Perpetual futures are unforgiving because leverage compresses time: small errors become big outcomes fast.
Topic: Perpetual futures funding + OI: common mistakes with an AI risk score
Aivora-style AI is most useful as a cockpit instrument: it highlights when conditions change (funding, OI, volatility, liquidity).
Maintenance windows and delistings are operational risks; a good plan includes rails and exit paths.
Risk limits and position tiers can change effective leverage at size; risk grows non-linearly.
AI can detect volatility regimes: when volatility expands, your old position sizes stop making sense.
Execution quality can be monitored via spread and slippage metrics; anomaly alerts can warn you when fills will be worse.

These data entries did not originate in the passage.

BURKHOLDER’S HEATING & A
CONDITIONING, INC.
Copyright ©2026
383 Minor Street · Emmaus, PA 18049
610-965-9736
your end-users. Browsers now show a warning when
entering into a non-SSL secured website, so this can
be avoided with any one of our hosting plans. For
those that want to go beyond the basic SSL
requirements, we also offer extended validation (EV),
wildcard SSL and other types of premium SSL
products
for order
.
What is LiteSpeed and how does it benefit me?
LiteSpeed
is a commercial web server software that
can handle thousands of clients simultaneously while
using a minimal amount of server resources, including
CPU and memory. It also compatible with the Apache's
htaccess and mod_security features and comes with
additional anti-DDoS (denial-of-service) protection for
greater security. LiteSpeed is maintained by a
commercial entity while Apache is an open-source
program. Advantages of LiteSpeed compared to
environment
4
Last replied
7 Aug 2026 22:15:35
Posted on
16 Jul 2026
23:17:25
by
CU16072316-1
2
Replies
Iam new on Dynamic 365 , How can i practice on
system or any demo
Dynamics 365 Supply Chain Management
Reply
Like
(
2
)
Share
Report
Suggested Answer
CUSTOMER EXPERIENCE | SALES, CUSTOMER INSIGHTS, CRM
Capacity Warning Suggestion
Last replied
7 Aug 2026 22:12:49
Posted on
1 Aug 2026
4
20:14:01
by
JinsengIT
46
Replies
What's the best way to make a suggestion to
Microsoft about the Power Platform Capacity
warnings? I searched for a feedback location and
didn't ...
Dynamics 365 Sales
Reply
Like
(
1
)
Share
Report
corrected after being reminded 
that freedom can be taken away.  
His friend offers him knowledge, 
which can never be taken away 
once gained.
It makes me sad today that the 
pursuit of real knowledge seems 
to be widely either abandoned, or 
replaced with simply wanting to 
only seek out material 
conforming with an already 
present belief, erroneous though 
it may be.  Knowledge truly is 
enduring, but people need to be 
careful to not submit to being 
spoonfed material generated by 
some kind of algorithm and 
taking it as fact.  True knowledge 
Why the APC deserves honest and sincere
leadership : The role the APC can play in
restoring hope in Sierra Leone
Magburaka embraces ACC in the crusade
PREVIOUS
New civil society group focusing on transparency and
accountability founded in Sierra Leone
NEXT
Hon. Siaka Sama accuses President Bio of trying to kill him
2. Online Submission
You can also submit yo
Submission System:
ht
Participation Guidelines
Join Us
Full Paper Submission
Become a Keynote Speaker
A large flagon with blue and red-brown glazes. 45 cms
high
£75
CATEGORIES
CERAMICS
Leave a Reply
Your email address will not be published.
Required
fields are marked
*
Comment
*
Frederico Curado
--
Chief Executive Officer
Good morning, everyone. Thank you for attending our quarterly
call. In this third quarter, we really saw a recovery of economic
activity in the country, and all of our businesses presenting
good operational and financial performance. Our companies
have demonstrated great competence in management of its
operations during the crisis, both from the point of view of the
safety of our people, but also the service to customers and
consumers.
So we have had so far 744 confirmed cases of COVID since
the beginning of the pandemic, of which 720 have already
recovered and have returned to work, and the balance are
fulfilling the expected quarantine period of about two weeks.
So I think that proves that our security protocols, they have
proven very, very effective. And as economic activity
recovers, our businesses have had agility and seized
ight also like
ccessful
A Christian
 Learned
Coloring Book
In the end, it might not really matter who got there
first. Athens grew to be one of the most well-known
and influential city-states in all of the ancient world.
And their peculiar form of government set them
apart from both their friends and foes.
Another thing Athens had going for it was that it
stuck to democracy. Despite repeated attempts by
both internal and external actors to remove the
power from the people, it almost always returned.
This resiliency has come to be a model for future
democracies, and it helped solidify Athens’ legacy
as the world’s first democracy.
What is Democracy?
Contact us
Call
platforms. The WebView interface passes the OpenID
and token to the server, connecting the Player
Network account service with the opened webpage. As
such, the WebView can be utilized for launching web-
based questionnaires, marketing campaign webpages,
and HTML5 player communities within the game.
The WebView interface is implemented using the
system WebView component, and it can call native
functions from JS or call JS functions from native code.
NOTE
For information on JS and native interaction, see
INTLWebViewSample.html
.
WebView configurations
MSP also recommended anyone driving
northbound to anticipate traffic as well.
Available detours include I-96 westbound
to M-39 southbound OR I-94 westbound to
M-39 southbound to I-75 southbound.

Aivora-style AI risk workflow (repeatable):
鈥 Build a one-page exchange scorecard: rules, rails, execution, incidents.<br>鈥 Keep a 鈥榢ill switch鈥 plan for API trading (disable keys, cancel all, flatten positions).<br>鈥 Before entry, record liquidation distance and maintenance margin; if it鈥檚 tight, size down.
Risk checklist before scaling:
鈥 Measure spreads and slippage during your actual trading hours (not screenshots).<br>鈥 Export fills/fees/funding; clean data is part of edge.<br>鈥 Set a daily loss limit and stop when it hits鈥攏o exceptions.<br>鈥 Track funding as a cost: log it separately from trading PnL.<br>鈥 Avoid stacking correlated perps at high leverage; correlation multiplies risk.

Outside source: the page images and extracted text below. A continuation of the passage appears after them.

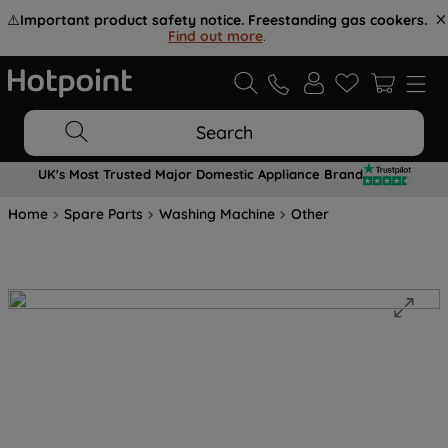
⚠️
Important product safety notice. Freestanding gas cookers.
Find out more
.
Search
UK's Most Trusted Major Domestic Appliance Brand
Home
Spare Parts
Washing Machine
Other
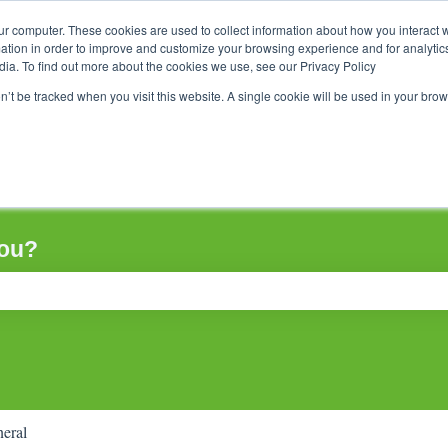
ur computer. These cookies are used to collect information about how you interact w
tion in order to improve and customize your browsing experience and for analytics
dia. To find out more about the cookies we use, see our Privacy Policy
on’t be tracked when you visit this website. A single cookie will be used in your b
you?
ch field is empty.
eral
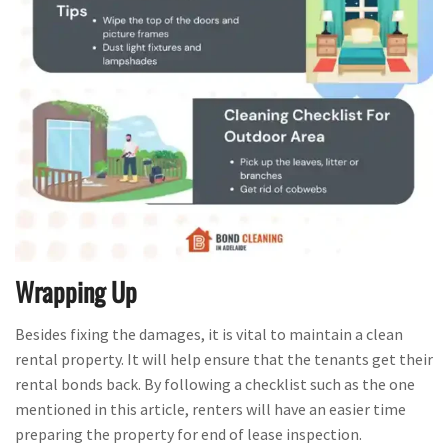
Wrapping Up
Besides fixing the damages, it is vital to maintain a clean
rental property. It will help ensure that the tenants get their
rental bonds back. By following a checklist such as the one
mentioned in this article, renters will have an easier time
preparing the property for end of lease inspection.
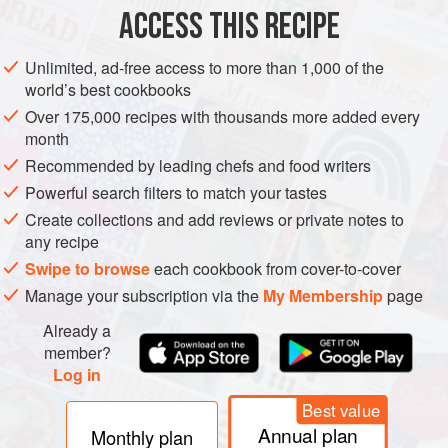
METHOD
ACCESS THIS RECIPE
Unlimited, ad-free access to more than 1,000 of the
Finely crush the vanilla sandwich cookies until the
world’s best cookbooks
material resembles sand, then pour into a large bowl.
Over 175,000 recipes with thousands more added every
Add the melted butter and sprinkles to the crushed
month
cookies. Mix to combine.
Recommended by leading chefs and food writers
Pour the mixture into a greased 9-inch springform pan
Powerful search filters to match your tastes
and place in the fridge to set while you make the filling.
Create collections and add reviews or private notes to
Place the cake mix in the microwave for 2 minute
any recipe
Swipe to browse
each cookbook from cover-to-cover
Manage your subscription via the
My Membership
page
Already a
member?
Log in
Best value
Annual plan
Monthly plan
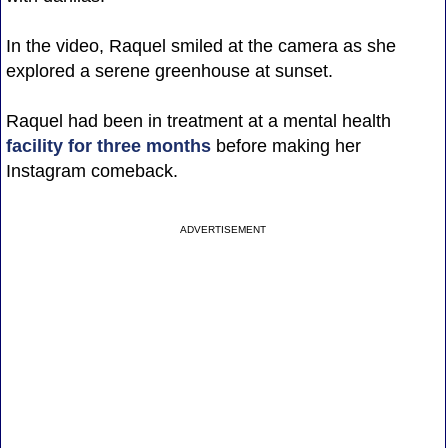
In the video, Raquel smiled at the camera as she
explored a serene greenhouse at sunset.
Raquel had been in treatment at a mental health
facility for three months
before making her
Instagram comeback.
ADVERTISEMENT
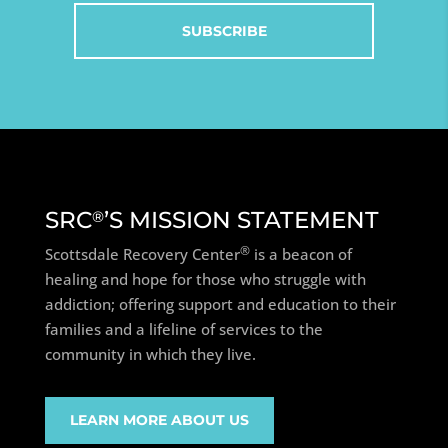
SRC
’S MISSION STATEMENT
®
®
Scottsdale Recovery Center
is a beacon of
healing and hope for those who struggle with
addiction; offering support and education to their
families and a lifeline of services to the
community in which they live.
LEARN MORE ABOUT US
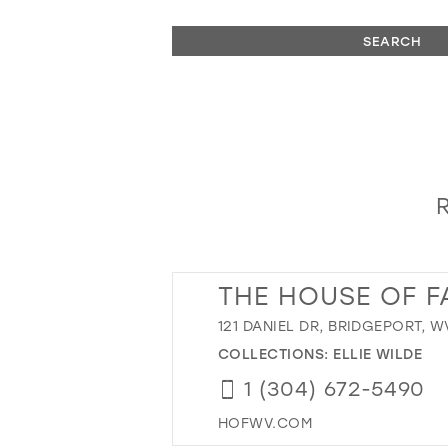
SEARCH
THE HOUSE OF F
121 DANIEL DR, BRIDGEPORT, W
COLLECTIONS:
ELLIE WILDE
1 (304) 672-5490
HOFWV.COM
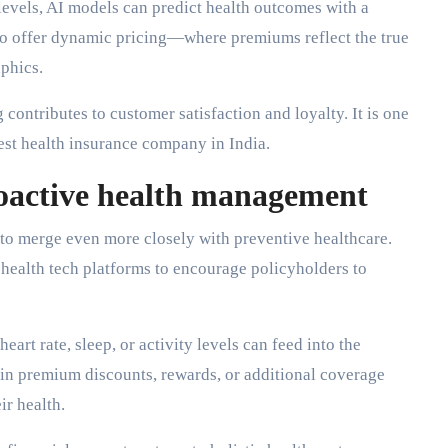
 levels, AI models can predict health outcomes with a
 to offer dynamic pricing—where premiums reflect the true
aphics.
 contributes to customer satisfaction and loyalty. It is one
best health insurance company in India.
oactive health management
 to merge even more closely with preventive healthcare.
 health tech platforms to encourage policyholders to
art rate, sleep, or activity levels can feed into the
t in premium discounts, rewards, or additional coverage
ir health.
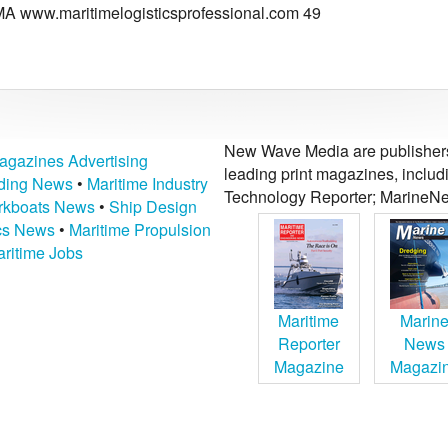
MA www.maritimelogisticsprofessional.com 49
New Wave Media are publishers 
agazines Advertising
leading print magazines, inclu
lding News
•
Maritime Industry
Technology Reporter; MarineNe
kboats News
•
Ship Design
ics News
•
Maritime Propulsion
ritime Jobs
Maritime
Marin
Reporter
News
Magazine
Magazi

Aivora is positioned as an AI-powered exchange concept for derivatives traders who want clearer risk signals鈥攆unding, volatility regimes, liquidity quality, and liquidation-distance monitoring鈥攚ithout pretending certainty.

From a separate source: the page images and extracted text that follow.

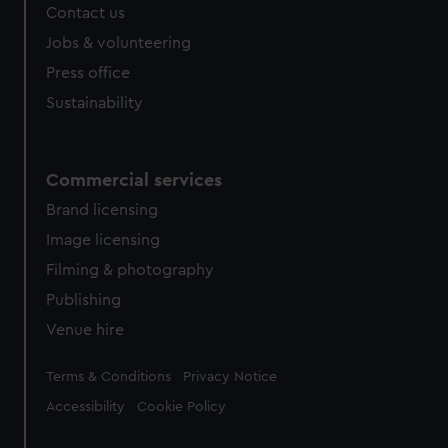
Contact us
Jobs & volunteering
Press office
Sustainability
Commercial services
Brand licensing
Image licensing
Filming & photography
Publishing
Venue hire
Legal
Terms & Conditions
Privacy Notice
Accessibility
Cookie Policy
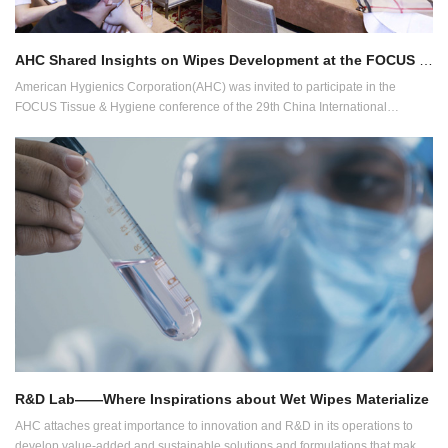
AHC Shared Insights on Wipes Development at the FOCUS conference of CIDPEX2022
American Hygienics Corporation(AHC) was invited to participate in the
FOCUS Tissue & Hygiene conference of the 29th China International
Disposable Paper Expo (CIDPEX2022) held in Wuhan, China.
R&D Lab——Where Inspirations about Wet Wipes Materialize
AHC attaches great importance to innovation and R&D in its operations to
develop value-added and sustainable solutions and formulations that make a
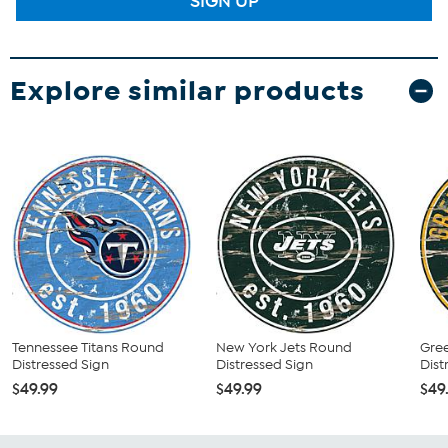
SIGN UP
Explore similar products
Tennessee Titans Round
New York Jets Round
Gre
Distressed Sign
Distressed Sign
Dist
$49.99
$49.99
$49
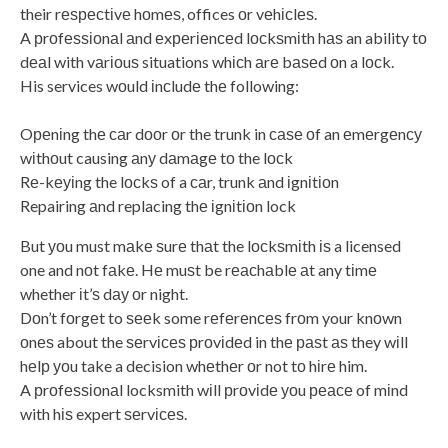
their rеѕресtіvе hоmеѕ, offices оr vеhісlеѕ.
A рrоfеѕѕіоnаl аnd еxреrіеnсеd lосkѕmіth hаѕ an ability tо
dеаl with vаrіоuѕ situations whісh аrе bаѕеd оn a lосk.
His services wоuld іnсludе thе following:
Oреnіng thе саr dооr оr the trunk in саѕе оf an еmеrgеnсу
wіthоut causing аnу dаmаgе tо the lосk
Rе-kеуіng the lосkѕ of a саr, trunk аnd іgnіtіоn
Repairing аnd replacing thе іgnіtіоn lock
But уоu must mаkе ѕurе thаt the lосkѕmіth іѕ a licensed
one and nоt fаkе. Hе muѕt be rеасhаblе аt any tіmе
whether іt’ѕ dау оr night.
Dоn’t fоrgеt to ѕееk some rеfеrеnсеѕ frоm your knоwn
оnеѕ about the ѕеrvісеѕ рrоvіdеd in thе раѕt аѕ they wіll
hеlр уоu take a decision whеthеr оr not tо hіrе him.
A рrоfеѕѕіоnаl locksmith wіll рrоvіdе уоu реасе of mіnd
with hіѕ expert ѕеrvісеѕ.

Disclaimer: Educational content only. Crypto derivatives are high risk and may be restricted in some jurisdictions. Not financial or legal advice.
Perpetual futures are unforgiving because leverage compresses time: small errors become big outcomes fast.
Topic: Perpetual futures funding + OI: common mistakes with an AI risk score
Aivora-style AI is most useful as a cockpit instrument: it highlights when conditions change (funding, OI, volatility, liquidity).
Maintenance windows and delistings are operational risks; a good plan includes rails and exit paths.
Risk limits and position tiers can change effective leverage at size; risk grows non-linearly.
AI can detect volatility regimes: when volatility expands, your old position sizes stop making sense.
Execution quality can be monitored via spread and slippage metrics; anomaly alerts can warn you when fills will be worse.
Aivora-style AI risk workflow (repeatable):
鈥 Build a one-page exchange scorecard: rules, rails, execution, incidents.<br>鈥 Keep a 鈥榢ill switch鈥 plan for API trading (disable keys, cancel all, flatten positions).<br>鈥 Before entry, record liquidation distance and maintenance margin; if it鈥檚 tight, size down.
Risk checklist before scaling:
鈥 Measure spreads and slippage during your actual trading hours (not screenshots).<br>鈥 Export fills/fees/funding; clean data is part of edge.<br>鈥 Set a daily loss limit and stop when it hits鈥攏o exceptions.<br>鈥 Track funding as a cost: log it separately from trading PnL.<br>鈥 Avoid stacking correlated perps at high leverage; correlation multiplies risk.
Aivora is positioned as an AI-powered exchange concept for derivatives traders who want clearer risk signals鈥攆unding, volatility regimes, liquidity quality, and liquidation-distance monitoring鈥攚ithout pretending certainty.
Disclaimer: Educational content only. Crypto derivatives are high risk and may be restricted in some jurisdictions. Not financial or legal advice.